The town of Lapshe, a Tamang village, is in one of MCC’s project areas. Tamang are one of the largest ethnic minority groups in Nepal and are considered by the Nepalese government to be an underprivileged/disadvantaged group. With all that kind of demographic data it can be easy to forget the real people MCC works with and for; real people like Jhuma Tamang.
Jhuma Tamang is one of the participants in the CFGB funded project Improving Mother’s and Children’s Nutritional Health project implemented by MCC’s partner organization the Rural Institute for Community Development (RICOD). Jhuma is also the proud mother of a nine month old baby girl named Nehma. At one of our recent nutritional trainings I had the opportunity to sit down with Jhuma for a quick interview.
MM: Why did you participate in this program?
JT: I knew a little about RICOD before. When I was a student they did projects in our school for youth. I really liked those projects and learned a lot. Now, when I heard about this training, I remembered how much I liked the previous programs so I decided to come and learn more at this training.
MM: What are some of the things you have learned from this training so far?
JT: I learned a lot about pregnancy and child birth, things like what to eat before and after. I have also learned about the three types of food (RICOD’s training curriculum divides foods into three simple groups: energy giving, body building, and body protecting).
MM: What things in your life have changed since attending this training?
JT: Before I didn’t know what to eat or feed my child.

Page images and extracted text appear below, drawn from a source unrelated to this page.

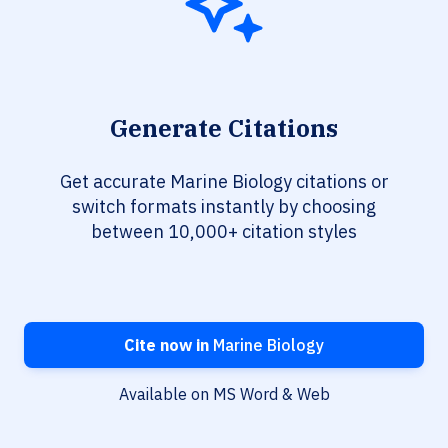
Generate Citations
Get accurate Marine Biology citations or
switch formats instantly by choosing
between 10,000+ citation styles
Cite now in
Marine Biology
Available on MS Word & Web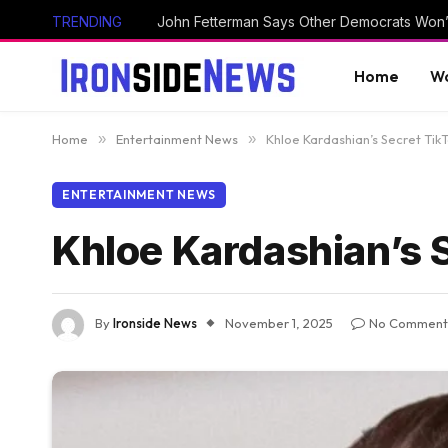
TRENDING
Home
Wo
Home
»
Entertainment News
»
Khloe Kardashian’s Secret Tik
ENTERTAINMENT NEWS
Khloe Kardashian’s S
By
Ironside News
November 1, 2025
No Comment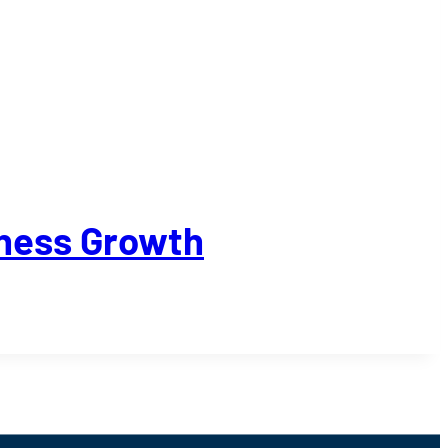
iness Growth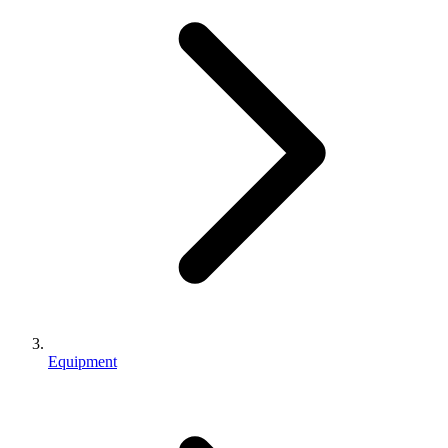
Equipment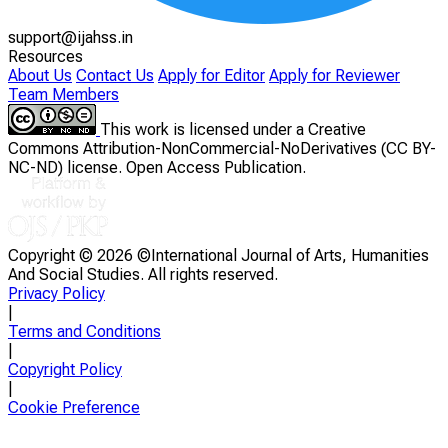
support@ijahss.in
Resources
About Us
Contact Us
Apply for Editor
Apply for Reviewer
Team Members
This work is licensed under a Creative
Commons Attribution-NonCommercial-NoDerivatives (CC BY-
NC-ND) license. Open Access Publication.
Copyright ©
2026 ©International Journal of Arts, Humanities
And Social Studies. All rights reserved.
Privacy Policy
|
Terms and Conditions
|
Copyright Policy
|
Cookie Preference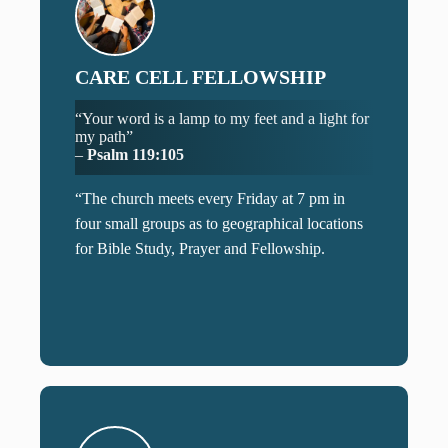
CARE CELL FELLOWSHIP
“Your word is a lamp to my feet and a light for
my path”
–
Psalm 119:105
“The church meets every Friday at 7 pm in
four small groups as to geographical locations
for Bible Study, Prayer and Fellowship.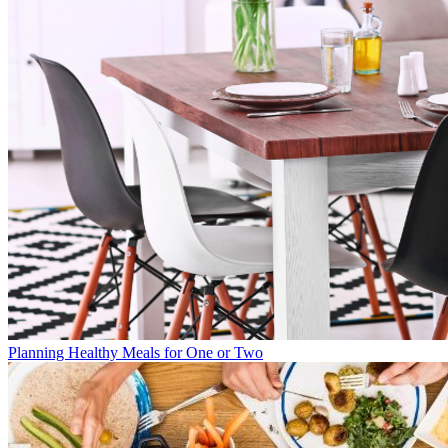
Planning Healthy Meals for One or Two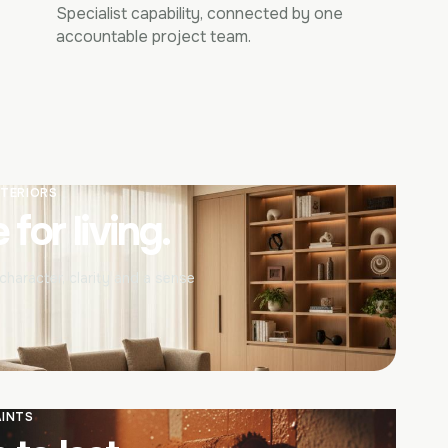
Specialist capability, connected by one
accountable project team.
NTERIORS
for living.
haracter, clarity and a sense
AINTS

Since coming to the trainings I now know about the three types of food and how to eat healthy. I have changed what I eat and what I feed my daughter. I eat all three types of healthy food now.
MM: What is your hope for the future?
JT: I am not too certain about the future. But, if I had to say something, I think good things will come from the training. I hope everybody can learn and practice what we have been taught.